**Solution:**

To find the volume of the solid of revolution, we need to integrate the cross-sectional area of the solid along the x-axis.

**Step 1: Finding the limits of integration**
To determine the limits of integration, we need to find the x-values where the curve intersects the x-axis. Setting y=0 in the given equation, we get:

0 = x^4 (x - 2)

Solving this equation, we find two solutions: x = 0 and x = 2. Therefore, the limits of integration are from x = 0 to x = 2.

**Step 2: Expressing the curve in terms of y**
Given equation: y^2 = x^4 (x - 2)

Simplifying the equation, we get:

y^2 = x^5 - 2x^4

Taking the square root of both sides, we have:

y = sqrt(x^5 - 2x^4)

**Step 3: Expressing the cross-sectional area**
The cross-sectional area of the solid at any x-value is given by the equation:

A(x) = π * R(x)^2

where R(x) is the radius of the solid at x. In this case, the radius is the y-value of the curve.
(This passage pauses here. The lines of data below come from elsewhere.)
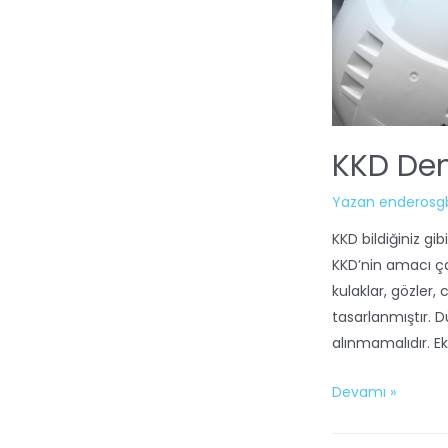
KKD Den
Yazan
enderosg
KKD bildiğiniz gi
KKD’nin amacı çal
kulaklar, gözler, 
tasarlanmıştır. Dü
alınmamalıdır. E
Devamı »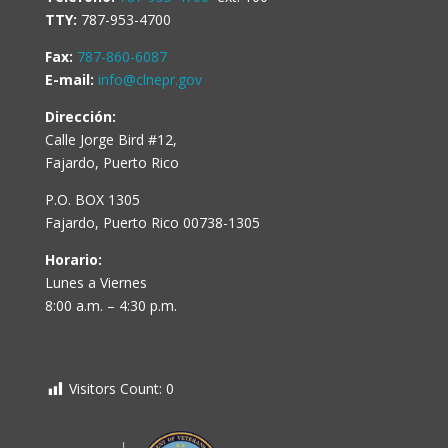
TTY:
787-953-4700
Fax:
787-860-6087
E-mail:
info@clnepr.gov
Dirección:
Calle Jorge Bird #12,
Fajardo, Puerto Rico
P.O. BOX 1305
Fajardo, Puerto Rico 00738-1305
Horario:
Lunes a Viernes
8:00 a.m. – 4:30 p.m.
Visitors Count:
0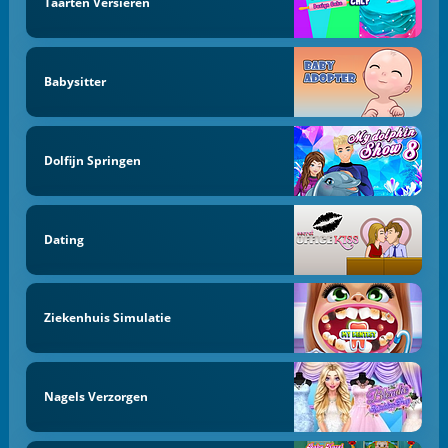
Taarten Versieren
Babysitter
Dolfijn Springen
Dating
Ziekenhuis Simulatie
Nagels Verzorgen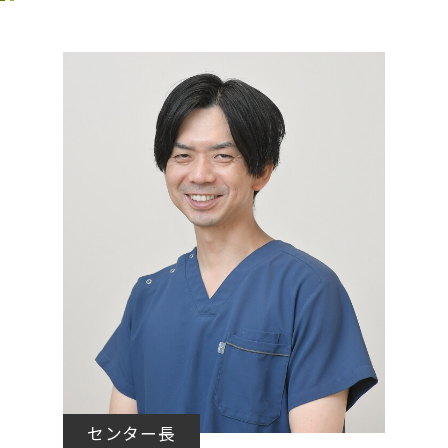
センター長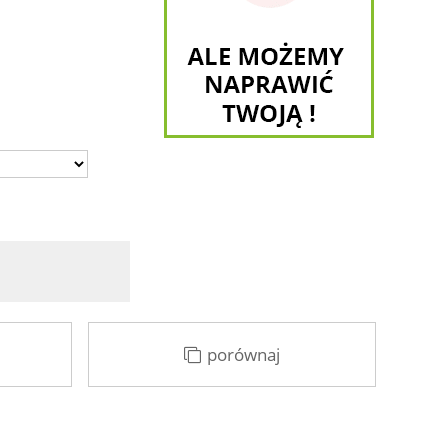
porównaj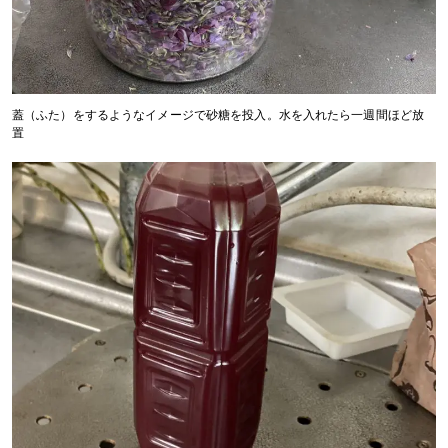
蓋（ふた）をするようなイメージで砂糖を投入。水を入れたら一週間ほど放
置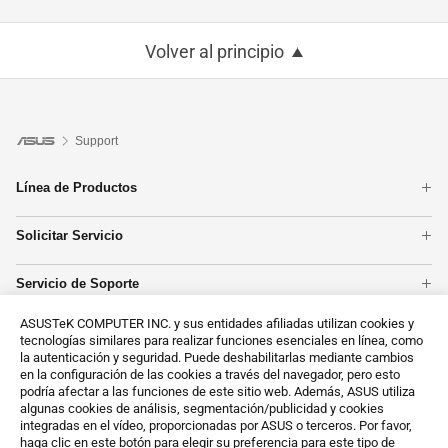
Volver al principio
Support
Línea de Productos
Portátiles
Solicitar Servicio
Placas base
Comprobación de Garantía
Tarjetas Gráficas
Servicio de Soporte
Estado de reparación
Smartphones
Registro de Producto
Centros reparadores
PC tipo torre
ASUSTeK COMPUTER INC. y sus entidades afiliadas utilizan cookies y
Contáctanos
Vídeos de Soporte ASUS
Redes
tecnologías similares para realizar funciones esenciales en línea, como
Llámanos
la autenticación y seguridad. Puede deshabilitarlas mediante cambios
Mostrar todos los productos
en la configuración de las cookies a través del navegador, pero esto
MyASUS
podría afectar a las funciones de este sitio web. Además, ASUS utiliza
Solicitud del cliente sobre datos personales
algunas cookies de análisis, segmentación/publicidad y cookies
integradas en el vídeo, proporcionadas por ASUS o terceros. Por favor,
Sobre RSC (en inglés)
haga clic en este botón para elegir su preferencia para este tipo de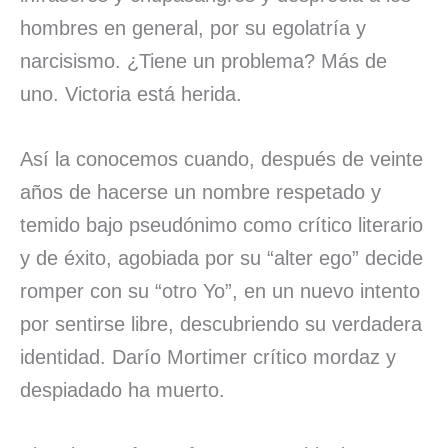
hombres en general, por su egolatría y
narcisismo. ¿Tiene un problema? Más de
uno. Victoria está herida.
Así la conocemos cuando, después de veinte
años de hacerse un nombre respetado y
temido bajo pseudónimo como crítico literario
y de éxito, agobiada por su “alter ego” decide
romper con su “otro Yo”, en un nuevo intento
por sentirse libre, descubriendo su verdadera
identidad. Darío Mortimer crítico mordaz y
despiadado ha muerto.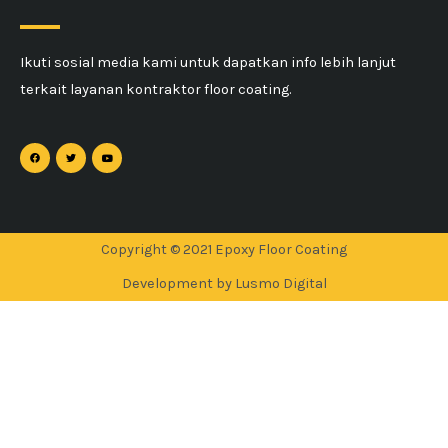
Ikuti sosial media kami untuk dapatkan info lebih lanjut
terkait layanan kontraktor floor coating.
Copyright © 2021 Epoxy Floor Coating
Development by Lusmo Digital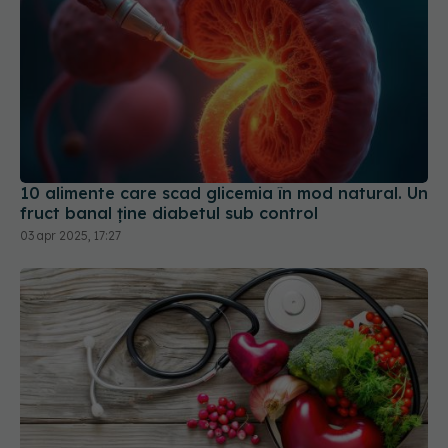
10 alimente care scad glicemia în mod natural. Un
fruct banal ține diabetul sub control
03 apr 2025, 17:27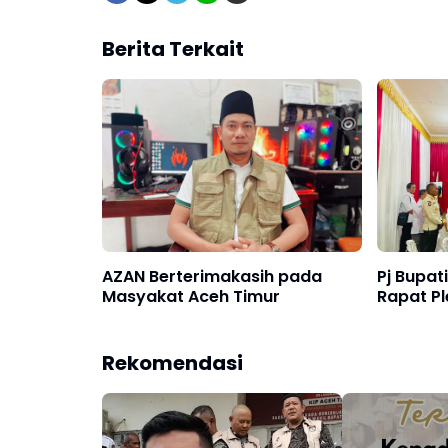
Berita Terkait
AZAN Berterimakasih pada
Pj Bupat
Masyakat Aceh Timur
Rapat Pl
Rekomendasi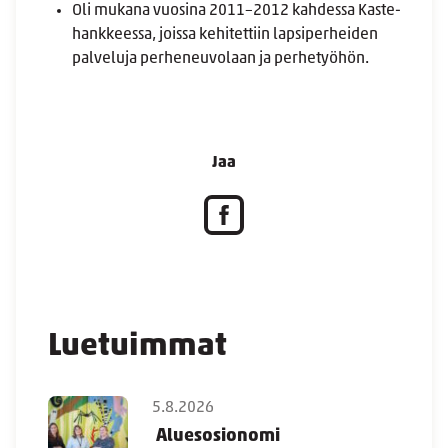
Oli mukana vuosina 2011–2012 kahdessa Kaste-
hankkeessa, joissa kehitettiin lapsiperheiden
palveluja perheneuvolaan ja perhetyöhön.
Jaa
Luetuimmat
5.8.2026
Aluesosionomi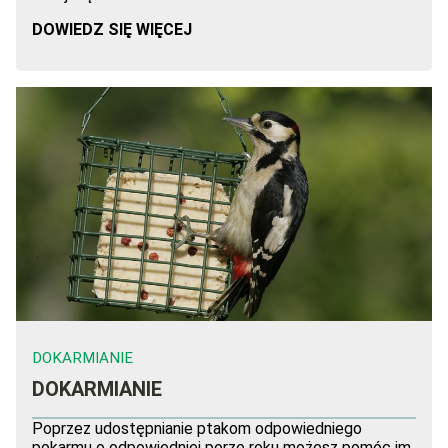
DOWIEDZ SIĘ WIĘCEJ
DOKARMIANIE
DOKARMIANIE
Poprzez udostępnianie ptakom odpowiedniego
pokarmu o odpowiedniej porze roku możesz pomóc im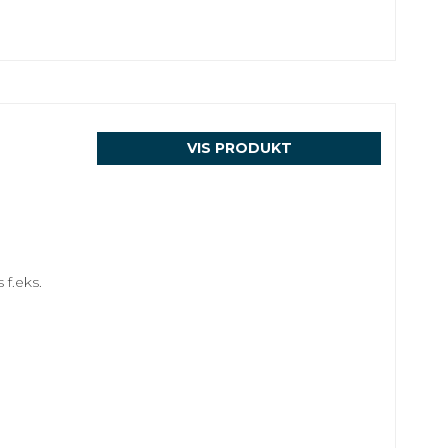
VIS PRODUKT
 f.eks.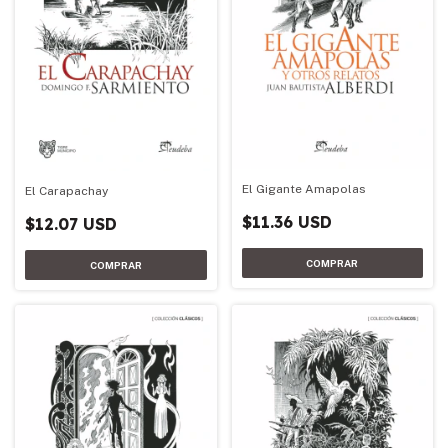
El Gigante Amapolas
El Carapachay
$11.36 USD
$12.07 USD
Therefore, the cross-sectional area is:

A(x) = π * (y)^2

Substituting the expression for y from Step 2, we have:

A(x) = π * (sqrt(x^5 - 2x^4))^2

Simplifying further, we get:

A(x) = π * (x^5 - 2x^4)

**Step 4: Integrating the cross-sectional area**
The volume of the solid is given by the integral of the cross-sectional area over the limits of integration:

V = ∫[0 to 2] A(x) dx

V = ∫[0 to 2] (π * (x^5 - 2x^4)) dx

Integrating, we get:

V = π * ∫[0 to 2] (x^5 - 2x^4) dx

V = π * [(1/6)x^6 - (2/5)x^5] [0 to 2]

V = π * [(1/6)(2)^6 - (2/5)(2)^5]

V = π * [(1/6)(64) - (2/5)(32)]

V = π * (10.67 - 12.8)

V ≈ -6.13π

Since volume cannot be negative, we take the absolute value:

|V| ≈ 6.13π

**Step 5: Rounding off the answer**
To round off the volume to 2 decimal places, we multiply the absolute value of the volume by π and round it to 2 decimal places.

Volume ≈ 6.13π ≈ 19.25 (rounded to 2 decimal places)

Since the given answer range is '6.60,6.80', it does not match the calculated volume. Therefore, the given answer is incorrect.